Audience Reviews for The Three Faces of Eve

  • Jul 30, 2017
    It's not the fault of anyone in 1957 that their serious take on a serious malady hasn't aged well, but it simply hasn't. Done better since then (the recent Split comes to mind) this picture not only suffers in comparison to recent works but very nearly comes off as a comedy unintentionally. The actors do the best they can with material that has been watered down for the small town tastes of 50's audiences, best represented in the work by the underappreciated David Wayne.

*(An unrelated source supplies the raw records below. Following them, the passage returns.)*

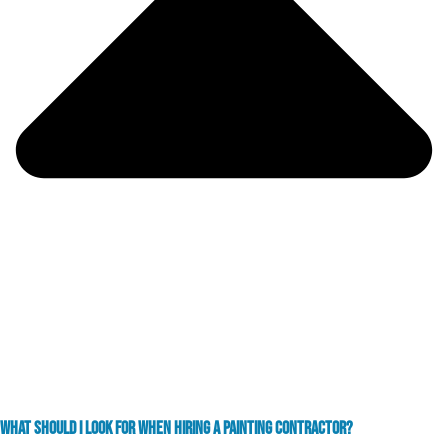
WHAT SHOULD I LOOK FOR WHEN HIRING A PAINTING CONTRACTOR?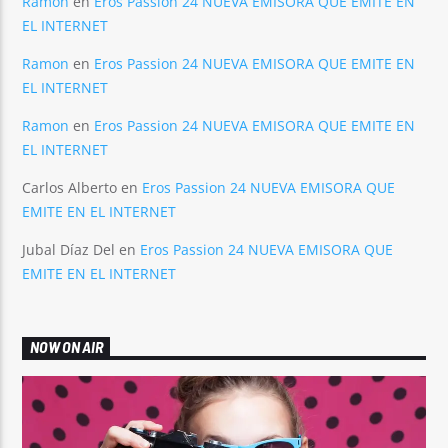
Ramon
en
Eros Passion 24 NUEVA EMISORA QUE EMITE EN
EL INTERNET
Ramon
en
Eros Passion 24 NUEVA EMISORA QUE EMITE EN
EL INTERNET
Ramon
en
Eros Passion 24 NUEVA EMISORA QUE EMITE EN
EL INTERNET
Carlos Alberto
en
Eros Passion 24 NUEVA EMISORA QUE
EMITE EN EL INTERNET
Jubal Díaz Del
en
Eros Passion 24 NUEVA EMISORA QUE
EMITE EN EL INTERNET
NOW ON AIR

    Kevin M. W Super Reviewer
  • May 07, 2014
    Joanne Woodward's first attempt at playing a woman with multiple personalities (and believe it or not, there are a couple) is okay although it seems to play the psychiatric condition for thrills much more than it should. Not a mature view of a disease.
    John B Super Reviewer
  • Dec 04, 2013
    This adaptation based on a book by psychiatrists Corbett H. Thigpen and Hervey M. Cleckley, who also helped write the screenplay was directed as a case study. Literally... from the beginning when (at that time famous) Alistair Cooke shows up to introduce the film, we know that the fact-based story will be recreated as close as possible to the real events in the life of Chris Costner Sizemore, also known as Eve White, a woman they suggested might suffer from multiple personality disorder. Sizemore's identity was concealed in interviews and this film, and was not revealed to the public until 1975. Joanne Woodward won the Academy Award for Best Actress, making her the first actress to win an Oscar for portraying three different personalities (Eve White, Eve Black and Jane). The Three Faces of Eve also became the first film to win the Best Actress award without getting nominated in another category, and the last for nearly 31 years until Jodie Foster won the award for The Accused, the film's sole nomination. It is understandable - because only Woodward's acting was outstanding - everything else could be improved - especially the directing, camera work, photography and editing! Too many clichés left a movie about three personalities without a personality itself. I can see now how far the artistic value of the films is changed or improved. This seemed really daring at the time, now it is too simplistic to actually satisfy my cravings for a good engaging movie. It is like getting those old Atari game consoles out of the attic instead of the latest X-Box and prefer to play with it. It has a sentimental value, not much more in our modern time where movies are not black and white. On the other hand, there are some films from those times which will stand the test of the time forever, because they were never following the entertaining industry rules and formulas - they were following the urge of the artist... those are the movies which will survive through all the times and gaining value, like those old valuable paintings in the Louvre. Joanne Woodward's acting will survive... the movie... I already forgot about it.
    Panta O Super Reviewer
  • Sep 01, 2013
    Guess the shifting of personalities were simplified for a laymen to understand it easily. While I liked the performances, I found it difficult to swallow the stuff and be mesmerized by its taste. I found this in the suggestion box for Sybil, and find it perfectly fit in there, be it for MPD or for the genuineness of their story. Cooke starts it with an ironic note of "This is a true story" comment, and was good as a narrator. The movie hasn't dated well, and I'd have liked Hitchcock to have treat this extraordinary (as for its time) story.